E in quel momento sono arrivati gli 883...
«Quasi per caso – ride – perché quando io e Mauro (Repetto, l’altro componente iniziale del gruppo – n.d.r.) abbiamo iniziato, non pensavamo di formare un gruppo: volevamo solo scrivere canzoni da affidare a qualcun altro in modo da circoscrivere il nostro lavoro ad un ambito unicamente creativo. Tant’è che il primo album degli 883 è stato costruito sostanzialmente sui provini da noi realizzati per far sentire le nostre composizioni a dei potenziali cantanti. Però nessuno le ha volute e così, inizialmente anche un po’ controvoglia, abbiamo deciso di proporli noi».
In effetti è comprensibile che inizialmente ci sia stata un po’ di ritrosia nei confronti delle vostre canzoni, visto che parlavano di una provincia padana anche un po’ sfigata...
«Ma d’altronde è da lì che veniamo.
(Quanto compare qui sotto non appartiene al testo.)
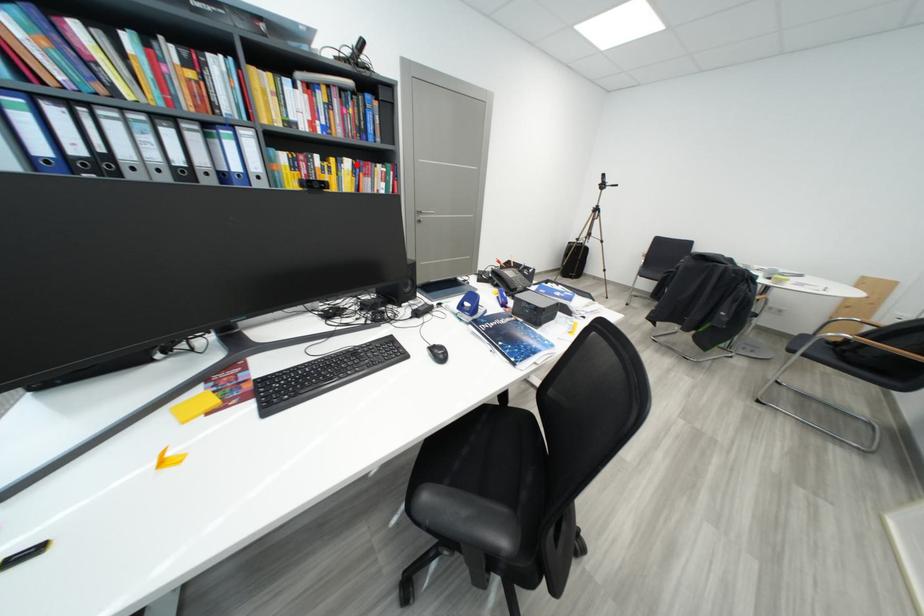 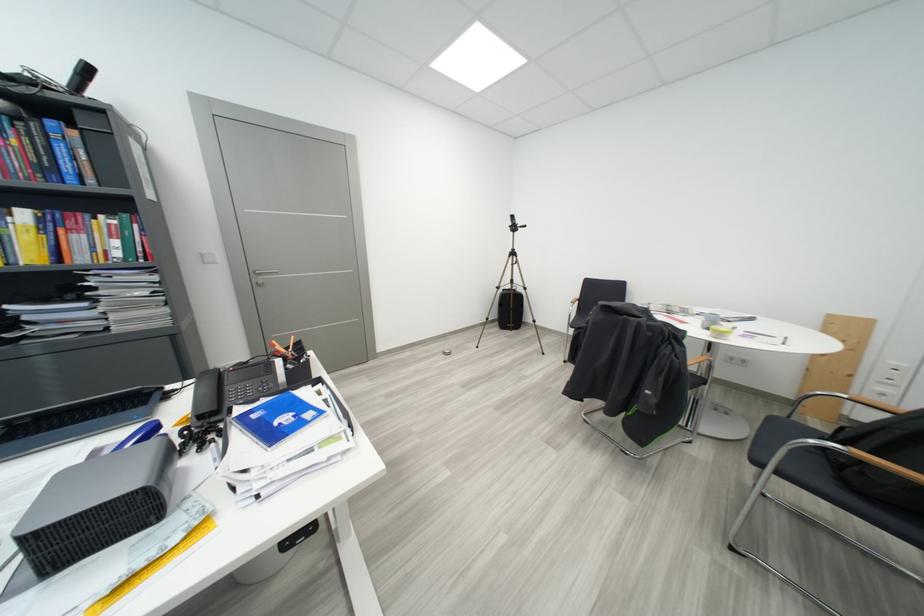 Question: I am providing you with two images of the same scene from different viewpoints. In image1, a red point is highlighted. Considering the same 3D point in image2, which of the following is correct?

Choices:
 (A) It is closer
 (B) It is farther

Answer: (B) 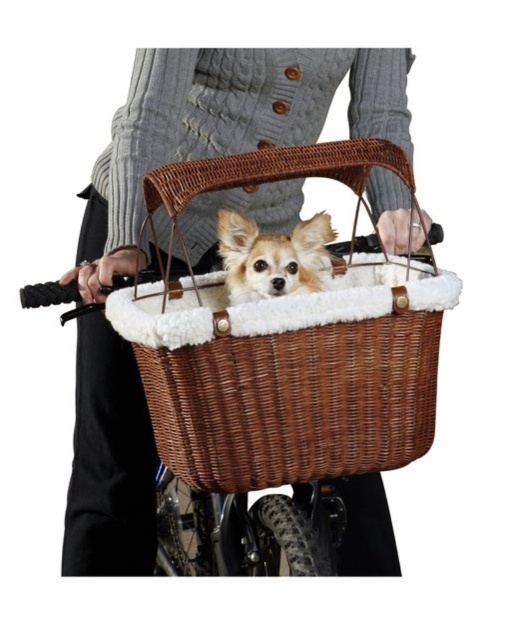 Who is taller, woven brown basket at center or light brown fur dog at center?

woven brown basket at center is taller.

What do you see at coordinates (295, 400) in the screenshot? I see `woven brown basket at center` at bounding box center [295, 400].

At what (x,y) coordinates should I click in order to perform the action: click on woven brown basket at center. Please return your answer as a coordinate pair (x, y). The height and width of the screenshot is (640, 511). Looking at the image, I should click on (295, 400). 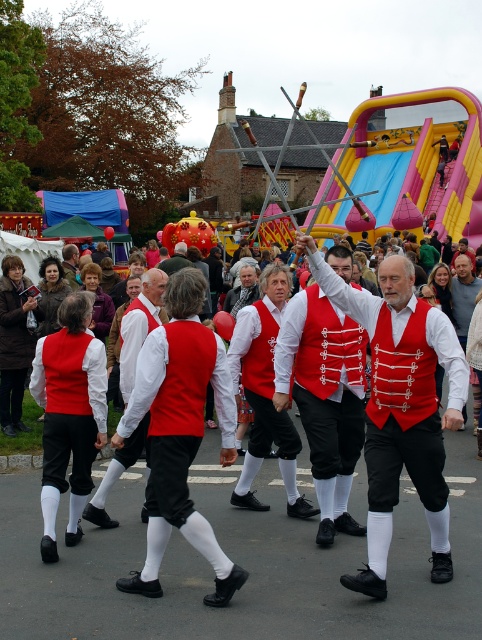 Which is below, matte red vest at center or red velvet vest at center?

matte red vest at center is below.

In the scene shown: Can you confirm if matte red vest at center is positioned to the left of red velvet vest at center?

In fact, matte red vest at center is to the right of red velvet vest at center.

Does point (383, 522) come in front of point (178, 268)?

Yes, point (383, 522) is in front of point (178, 268).

Identify the location of matte red vest at center. (401, 406).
Lo ripeto, i primi anni Novanta non erano quelli dei grandi ideali giovanili, del Sessantotto o del ‘77, soprattutto in provincia. Inoltre io non sono capace di scrivere che di cose e situazioni a me vicine, appartenenti al mio vissuto. E dunque, soprattutto nella fase iniziale, nelle canzoni c’era la mia realtà che non era fatta di mirabolanti avventure o luoghi esotici bensì di piccole cose, del ritrovarsi al bar con gli amici, di una serata all’autogrill, della ragazza che ti piace ma che non ti fila...».
Situazioni in cui molti si sono immediatamente ritrovati...
«La provincia italiana è grande: anzi l’Italia è essenzialmente provincia, sono le grandi realtà urbane delle eccezioni. E durante gli anni Novanta la provincia, a nord come al sud, si somigliava. Certo con delle differenze, ma le problematiche e le tematiche giovanili erano le stesse».
E adesso, come sono cambiate, dal suo punto d’osservazione, le cose?
«Molto e non sempre in meglio. Soprattutto perché l’eccessiva disponibilità e facilità nell’avere molte cose ha ridotto la soglia di attenzione, ha reso tutti più pigri, meno curiosi. Ecco bisognerebbe sfruttare meglio ciò che abbiamo a disposizione – che è tantissimo – e utilizzarlo con quello spirito propositivo che animava i ragazzi di un tempo».
Spirito che – ci ha detto - cercherà di rievocare, partendo dai racconti del suo libro, nel tour che arriverà anche a Bellinzona. Come?
«Attingendo alle mie canzoni di quel periodo, che in alcuni casi sono nel cassetto ormai da tantissimo tempo. E che cercherò di riproporre accompagnandole da frasi, pensieri tratti dal libro legati a situazioni di cui si fa riferimento in tanti brani e che oggi non ci sono più: il telefono a gettoni, le carte stradali, il bar come luogo di aggregazione, ma anche le vecchie lire e quel “deca” (le diecimila lire) che per i ragazzi dell’epoca era la cifra a disposizione per il finesettimana. Il tutto in una cornice scenica che riporta alle esibizioni di quel periodo. Come quella – tra le prime che facemmo come 883 – alla discoteca Alcatraz di Riazzino che ci colpì in quanto all’avanguardia rispetto a quelle in cui ci esibivamo in Italia».
Un ricordo che denota un solido legame con il Ticino...
«Certamente. Tanto che, l’ultima mia uscita serale prima del primo lockdown la feci proprio a Lugano. Si andò al Cinema e poi in una birreria dove scoprii un nuovo tipo della mia birra preferita. Visto che però dovevo guidare rinunciai a provarla rimandando il tutto ad una successiva occasione in cui non sarei stato al volante. Beh, due giorni dopo hanno chiuso le frontiere per la pandemia. Il risultato è che quel tipo di birra non sono ancora riuscito ad assaggiarlo e non vedo l’ora di tornare a Lugano per farlo...».